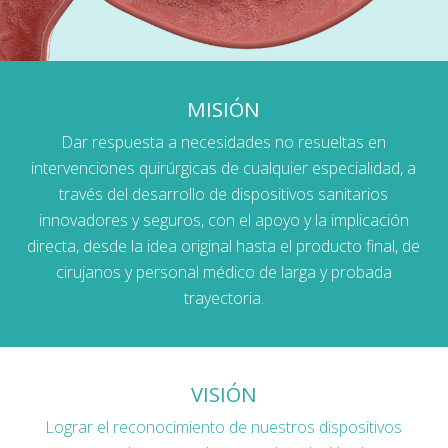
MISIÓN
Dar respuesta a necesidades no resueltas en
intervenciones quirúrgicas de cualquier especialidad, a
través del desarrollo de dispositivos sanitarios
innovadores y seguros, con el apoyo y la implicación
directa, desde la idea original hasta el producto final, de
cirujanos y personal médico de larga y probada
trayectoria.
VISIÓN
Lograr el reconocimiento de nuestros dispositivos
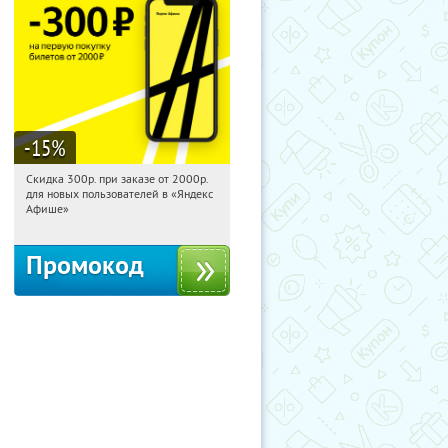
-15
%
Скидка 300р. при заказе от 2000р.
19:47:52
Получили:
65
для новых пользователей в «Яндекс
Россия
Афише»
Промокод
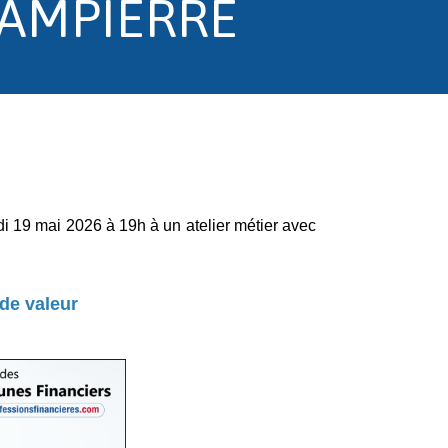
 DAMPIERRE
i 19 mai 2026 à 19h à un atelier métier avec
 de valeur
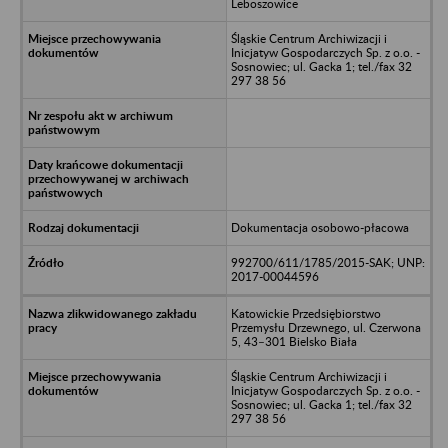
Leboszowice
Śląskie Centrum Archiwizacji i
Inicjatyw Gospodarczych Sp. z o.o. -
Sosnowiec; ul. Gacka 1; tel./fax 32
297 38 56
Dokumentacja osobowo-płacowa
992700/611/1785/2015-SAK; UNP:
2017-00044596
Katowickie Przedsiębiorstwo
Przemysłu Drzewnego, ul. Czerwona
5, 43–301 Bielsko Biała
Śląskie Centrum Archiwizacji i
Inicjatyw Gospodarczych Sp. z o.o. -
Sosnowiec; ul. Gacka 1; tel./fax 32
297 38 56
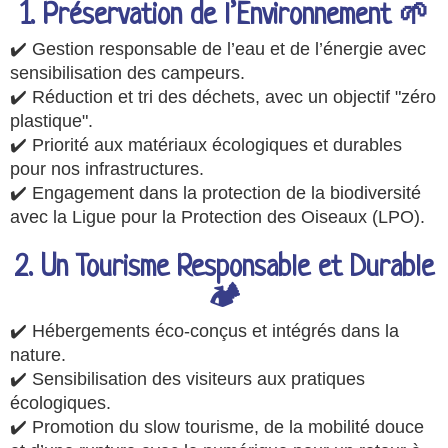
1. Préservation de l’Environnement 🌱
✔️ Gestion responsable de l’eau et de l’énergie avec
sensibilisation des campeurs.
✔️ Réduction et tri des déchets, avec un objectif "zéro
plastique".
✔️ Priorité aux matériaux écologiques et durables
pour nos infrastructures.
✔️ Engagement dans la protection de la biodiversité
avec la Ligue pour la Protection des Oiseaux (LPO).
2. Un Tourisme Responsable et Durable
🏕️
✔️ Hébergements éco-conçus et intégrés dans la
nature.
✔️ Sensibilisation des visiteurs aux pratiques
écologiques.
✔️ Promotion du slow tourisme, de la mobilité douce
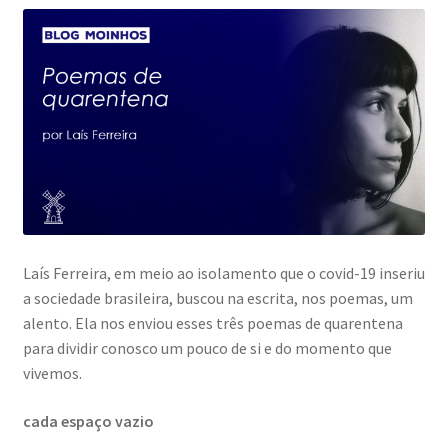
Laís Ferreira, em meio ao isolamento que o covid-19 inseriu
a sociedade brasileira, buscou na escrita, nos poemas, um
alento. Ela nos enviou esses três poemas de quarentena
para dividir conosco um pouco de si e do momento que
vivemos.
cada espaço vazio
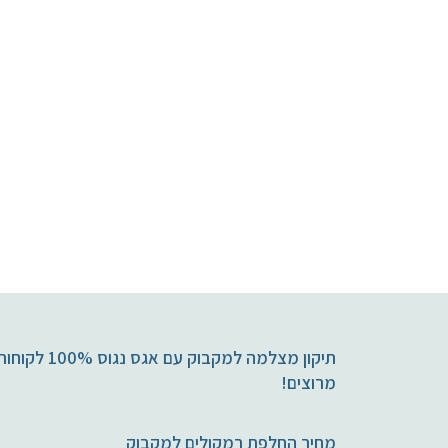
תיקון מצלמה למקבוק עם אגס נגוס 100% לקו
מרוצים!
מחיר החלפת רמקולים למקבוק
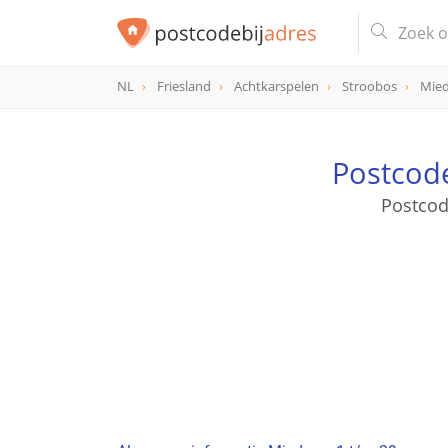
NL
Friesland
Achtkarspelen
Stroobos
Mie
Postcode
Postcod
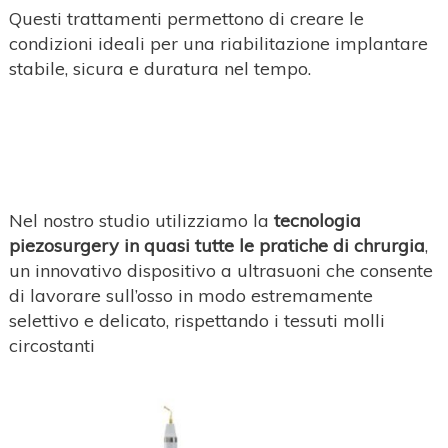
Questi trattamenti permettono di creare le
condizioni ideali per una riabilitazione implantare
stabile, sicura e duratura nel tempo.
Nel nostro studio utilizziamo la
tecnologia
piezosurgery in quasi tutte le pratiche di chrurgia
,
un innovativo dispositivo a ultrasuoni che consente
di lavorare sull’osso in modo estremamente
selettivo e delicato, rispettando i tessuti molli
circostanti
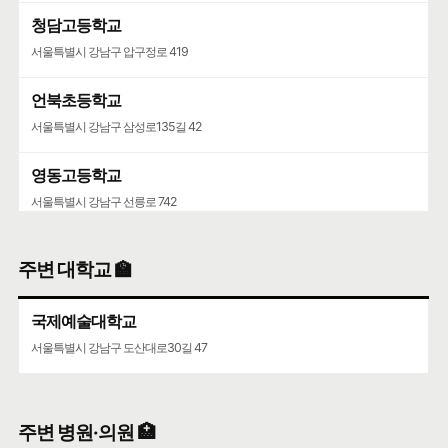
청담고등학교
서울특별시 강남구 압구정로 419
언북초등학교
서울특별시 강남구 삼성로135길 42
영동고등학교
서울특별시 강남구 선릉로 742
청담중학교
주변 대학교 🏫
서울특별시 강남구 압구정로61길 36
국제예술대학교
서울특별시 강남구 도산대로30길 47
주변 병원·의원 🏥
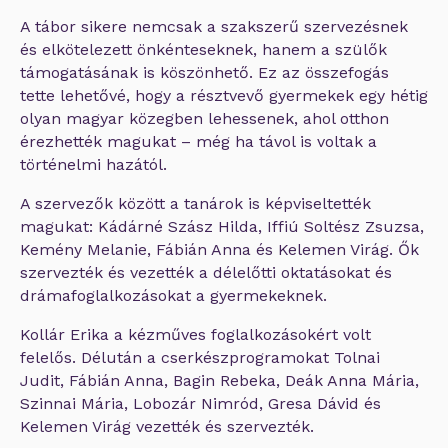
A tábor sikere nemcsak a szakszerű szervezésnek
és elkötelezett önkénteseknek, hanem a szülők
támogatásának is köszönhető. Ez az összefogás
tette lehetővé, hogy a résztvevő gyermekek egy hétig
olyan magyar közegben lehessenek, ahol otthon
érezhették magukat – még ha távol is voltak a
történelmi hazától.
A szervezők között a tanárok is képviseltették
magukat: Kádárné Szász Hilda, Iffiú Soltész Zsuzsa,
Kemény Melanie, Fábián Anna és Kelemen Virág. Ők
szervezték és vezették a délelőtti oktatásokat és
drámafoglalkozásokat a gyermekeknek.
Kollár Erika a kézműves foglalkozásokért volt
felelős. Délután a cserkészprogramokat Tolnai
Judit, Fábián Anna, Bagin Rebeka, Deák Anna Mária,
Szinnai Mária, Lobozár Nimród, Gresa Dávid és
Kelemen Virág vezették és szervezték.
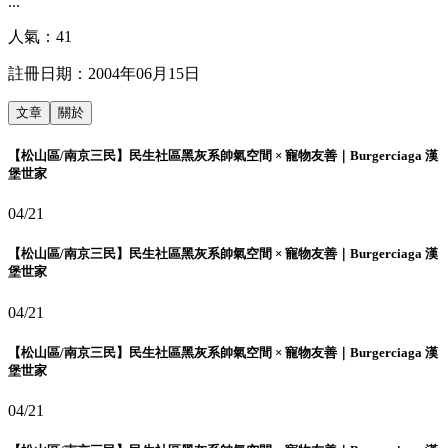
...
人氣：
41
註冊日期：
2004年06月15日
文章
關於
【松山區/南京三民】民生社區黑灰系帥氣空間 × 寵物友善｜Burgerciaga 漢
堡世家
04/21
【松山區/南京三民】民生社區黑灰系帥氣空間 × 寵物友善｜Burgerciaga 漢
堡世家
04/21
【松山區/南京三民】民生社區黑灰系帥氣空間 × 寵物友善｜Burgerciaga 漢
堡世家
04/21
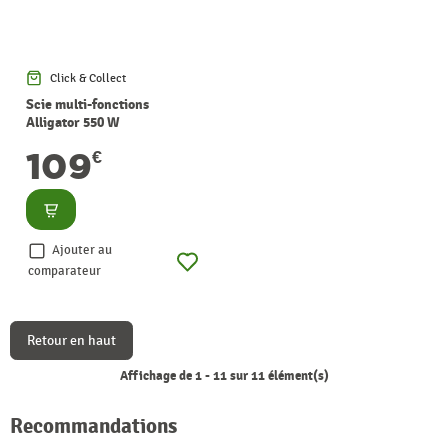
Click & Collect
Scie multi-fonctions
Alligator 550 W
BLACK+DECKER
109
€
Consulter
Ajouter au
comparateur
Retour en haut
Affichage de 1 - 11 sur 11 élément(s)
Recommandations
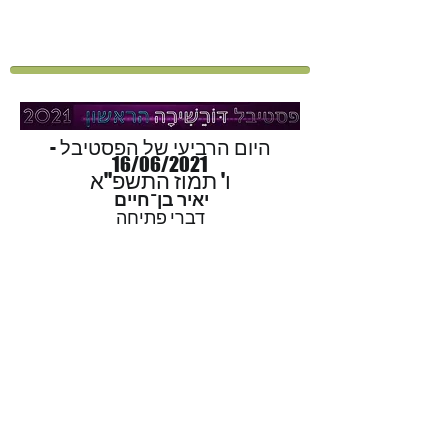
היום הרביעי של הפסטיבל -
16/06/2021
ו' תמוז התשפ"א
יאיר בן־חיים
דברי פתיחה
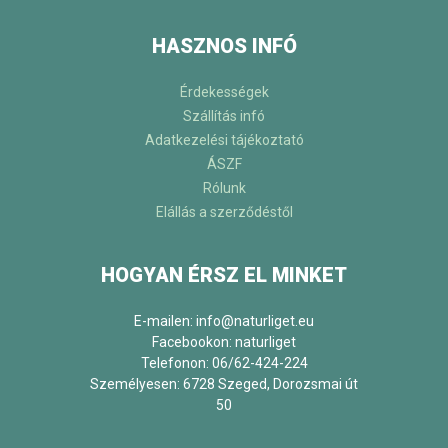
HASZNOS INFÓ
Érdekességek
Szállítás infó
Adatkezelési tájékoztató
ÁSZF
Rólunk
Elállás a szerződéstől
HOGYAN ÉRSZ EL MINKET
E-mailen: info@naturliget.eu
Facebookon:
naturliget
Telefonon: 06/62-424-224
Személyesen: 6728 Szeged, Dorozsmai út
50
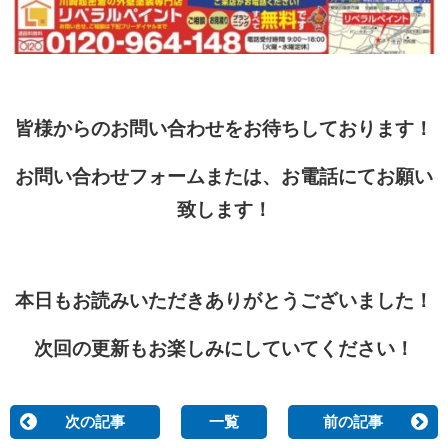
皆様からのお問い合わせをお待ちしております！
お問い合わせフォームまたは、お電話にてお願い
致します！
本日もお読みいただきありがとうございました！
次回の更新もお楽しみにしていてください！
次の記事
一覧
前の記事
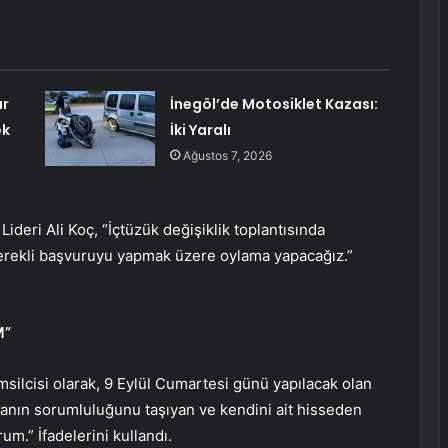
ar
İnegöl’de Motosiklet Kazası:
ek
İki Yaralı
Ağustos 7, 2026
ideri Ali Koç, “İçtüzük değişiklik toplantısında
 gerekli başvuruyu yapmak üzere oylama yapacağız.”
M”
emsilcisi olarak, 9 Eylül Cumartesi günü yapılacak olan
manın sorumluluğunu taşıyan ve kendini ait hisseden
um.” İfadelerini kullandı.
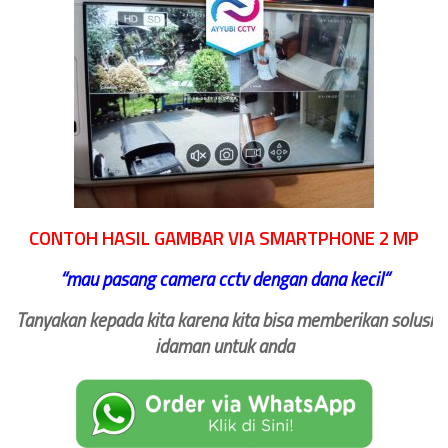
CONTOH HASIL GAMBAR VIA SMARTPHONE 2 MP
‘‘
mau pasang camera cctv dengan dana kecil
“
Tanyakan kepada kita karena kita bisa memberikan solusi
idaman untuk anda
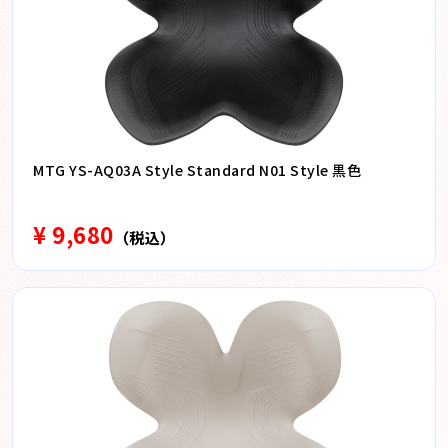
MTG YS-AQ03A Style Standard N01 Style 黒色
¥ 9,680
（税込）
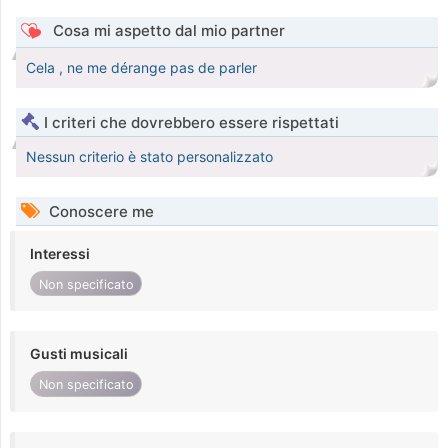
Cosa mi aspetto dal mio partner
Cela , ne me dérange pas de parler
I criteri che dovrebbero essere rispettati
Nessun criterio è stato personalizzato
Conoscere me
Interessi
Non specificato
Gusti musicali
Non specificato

=====

◆ **Problem statement**: Every line above should be returned exactly; the pictures stay out.

◆ **Expected answer**:
MISIÓN
Dar respuesta a necesidades no resueltas en
intervenciones quirúrgicas de cualquier especialidad, a
través del desarrollo de dispositivos sanitarios
innovadores y seguros, con el apoyo y la implicación
directa, desde la idea original hasta el producto final, de
cirujanos y personal médico de larga y probada
trayectoria.
VISIÓN
Lograr el reconocimiento de nuestros dispositivos
-15
%
Скидка 300р. при заказе от 2000р.
19:47:52
Получили:
65
для новых пользователей в «Яндекс
Россия
Афише»
Промокод
 DAMPIERRE
i 19 mai 2026 à 19h à un atelier métier avec
 de valeur
Leboszowice
Śląskie Centrum Archiwizacji i
Inicjatyw Gospodarczych Sp. z o.o. -
Sosnowiec; ul. Gacka 1; tel./fax 32
297 38 56
Dokumentacja osobowo-płacowa
992700/611/1785/2015-SAK; UNP:
2017-00044596
Katowickie Przedsiębiorstwo
Przemysłu Drzewnego, ul. Czerwona
5, 43–301 Bielsko Biała
Śląskie Centrum Archiwizacji i
Inicjatyw Gospodarczych Sp. z o.o. -
Sosnowiec; ul. Gacka 1; tel./fax 32
297 38 56
1. Préservation de l’Environnement 🌱
✔️ Gestion responsable de l’eau et de l’énergie avec
sensibilisation des campeurs.
✔️ Réduction et tri des déchets, avec un objectif "zéro
plastique".
✔️ Priorité aux matériaux écologiques et durables
pour nos infrastructures.
✔️ Engagement dans la protection de la biodiversité
avec la Ligue pour la Protection des Oiseaux (LPO).
2. Un Tourisme Responsable et Durable
🏕️
✔️ Hébergements éco-conçus et intégrés dans la
nature.
✔️ Sensibilisation des visiteurs aux pratiques
écologiques.
✔️ Promotion du slow tourisme, de la mobilité douce
Laís Ferreira, em meio ao isolamento que o covid-19 inseriu
a sociedade brasileira, buscou na escrita, nos poemas, um
alento. Ela nos enviou esses três poemas de quarentena
para dividir conosco um pouco de si e do momento que
vivemos.
cada espaço vazio
תיקון מצלמה למקבוק עם אגס נגוס 100% לקו
מרוצים!
מחיר החלפת רמקולים למקבוק
NL
Friesland
Achtkarspelen
Stroobos
Mie
Postcode
Postcod
Questi trattamenti permettono di creare le
condizioni ideali per una riabilitazione implantare
stabile, sicura e duratura nel tempo.
Nel nostro studio utilizziamo la
tecnologia
piezosurgery in quasi tutte le pratiche di chrurgia
,
un innovativo dispositivo a ultrasuoni che consente
di lavorare sull’osso in modo estremamente
selettivo e delicato, rispettando i tessuti molli
circostanti
청담고등학교
서울특별시 강남구 압구정로 419
언북초등학교
서울특별시 강남구 삼성로135길 42
영동고등학교
서울특별시 강남구 선릉로 742
청담중학교
주변 대학교 🏫
서울특별시 강남구 압구정로61길 36
국제예술대학교
서울특별시 강남구 도산대로30길 47
주변 병원·의원 🏥
A tábor sikere nemcsak a szakszerű szervezésnek
és elkötelezett önkénteseknek, hanem a szülők
támogatásának is köszönhető. Ez az összefogás
tette lehetővé, hogy a résztvevő gyermekek egy hétig
olyan magyar közegben lehessenek, ahol otthon
érezhették magukat – még ha távol is voltak a
történelmi hazától.
A szervezők között a tanárok is képviseltették
magukat: Kádárné Szász Hilda, Iffiú Soltész Zsuzsa,
Kemény Melanie, Fábián Anna és Kelemen Virág. Ők
szervezték és vezették a délelőtti oktatásokat és
drámafoglalkozásokat a gyermekeknek.
Kollár Erika a kézműves foglalkozásokért volt
felelős. Délután a cserkészprogramokat Tolnai
Judit, Fábián Anna, Bagin Rebeka, Deák Anna Mária,
Szinnai Mária, Lobozár Nimród, Gresa Dávid és
Kelemen Virág vezették és szervezték.
...
人氣：
41
註冊日期：
2004年06月15日
文章
關於
【松山區/南京三民】民生社區黑灰系帥氣空間 × 寵物友善｜Burgerciaga 漢
堡世家
04/21
【松山區/南京三民】民生社區黑灰系帥氣空間 × 寵物友善｜Burgerciaga 漢
堡世家
04/21
【松山區/南京三民】民生社區黑灰系帥氣空間 × 寵物友善｜Burgerciaga 漢
堡世家
04/21
Click & Collect
Scie multi-fonctions
Alligator 550 W
BLACK+DECKER
109
€
Consulter
Ajouter au
comparateur
Retour en haut
Affichage de 1 - 11 sur 11 élément(s)
Recommandations
היום הרביעי של הפסטיבל -
16/06/2021
ו' תמוז התשפ"א
יאיר בן־חיים
דברי פתיחה
HASZNOS INFÓ
Érdekességek
Szállítás infó
Adatkezelési tájékoztató
ÁSZF
Rólunk
Elállás a szerződéstől
HOGYAN ÉRSZ EL MINKET
E-mailen: info@naturliget.eu
Facebookon:
naturliget
Telefonon: 06/62-424-224
Személyesen: 6728 Szeged, Dorozsmai út
50
皆様からのお問い合わせをお待ちしております！
お問い合わせフォームまたは、お電話にてお願い
致します！
本日もお読みいただきありがとうございました！
次回の更新もお楽しみにしていてください！
次の記事
一覧
前の記事
ar
İnegöl’de Motosiklet Kazası:
ek
İki Yaralı
Ağustos 7, 2026
ideri Ali Koç, “İçtüzük değişiklik toplantısında
 gerekli başvuruyu yapmak üzere oylama yapacağız.”
M”
emsilcisi olarak, 9 Eylül Cumartesi günü yapılacak olan
manın sorumluluğunu taşıyan ve kendini ait hisseden
um.” İfadelerini kullandı.
CONTOH HASIL GAMBAR VIA SMARTPHONE 2 MP
‘‘
mau pasang camera cctv dengan dana kecil
“
Tanyakan kepada kita karena kita bisa memberikan solusi
idaman untuk anda
MTG YS-AQ03A Style Standard N01 Style 黒色
¥ 9,680
（税込）
Cosa mi aspetto dal mio partner
Cela , ne me dérange pas de parler
I criteri che dovrebbero essere rispettati
Nessun criterio è stato personalizzato
Conoscere me
Interessi
Non specificato
Gusti musicali
Non specificato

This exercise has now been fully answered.